Department of Translational Medicine (DIMET), Università del Piemonte Orientale, 28100 Novara, Italy.
Department of Science and Technological Innovation (DISIT) Università del Piemonte Orientale, 15121 Alessandria, Italy.
Int J Environ Res Public Health. 2021 Apr 23;18(9):4499. doi: 10.3390/ijerph18094499.
Artificial Intelligence (AI) and Machine Learning (ML) have expanded their utilization in different fields of medicine. During the SARS-CoV-2 outbreak, AI and ML were also applied for the evaluation and/or implementation of public health interventions aimed to flatten the epidemiological curve. This systematic review aims to evaluate the effectiveness of the use of AI and ML when applied to public health interventions to contain the spread of SARS-CoV-2. Our findings showed that quarantine should be the best strategy for containing COVID-19. Nationwide lockdown also showed positive impact, whereas social distancing should be considered to be effective only in combination with other interventions including the closure of schools and commercial activities and the limitation of public transportation. Our findings also showed that all the interventions should be initiated early in the pandemic and continued for a sustained period. Despite the study limitation, we concluded that AI and ML could be of help for policy makers to define the strategies for containing the COVID-19 pandemic.

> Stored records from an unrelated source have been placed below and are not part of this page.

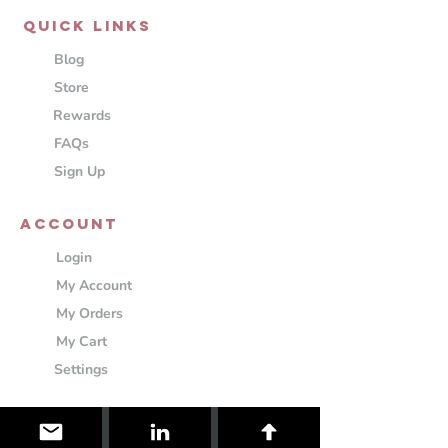
QUICK LINKS
Blog
Store
Rewards
FAQs
Sign Up
ACCOUNT
Login
My Account
My Orders
My Cart
Settings
Information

人工智能 (AI) 和机器学习 (ML) 在医学的不同领域的应用已经得到了扩展。在 SARS-CoV-2 爆发期间,AI 和 ML 也被应用于评估和/或实施旨在拉平流行曲线的公共卫生干预措施。本系统评价旨在评估在公共卫生干预措施中应用 AI 和 ML 的效果,以遏制 SARS-CoV-2 的传播。我们的研究结果表明,隔离应该是控制 COVID-19 的最佳策略。全国性封锁也显示出积极的影响,而社会距离隔离只有与其他干预措施(包括关闭学校和商业活动以及限制公共交通)相结合时才被认为是有效的。我们的研究结果还表明,所有干预措施都应在大流行早期开始,并持续一段时间。尽管存在研究局限性,但我们的结论是,AI 和 ML 可以帮助决策者制定控制 COVID-19 大流行的策略。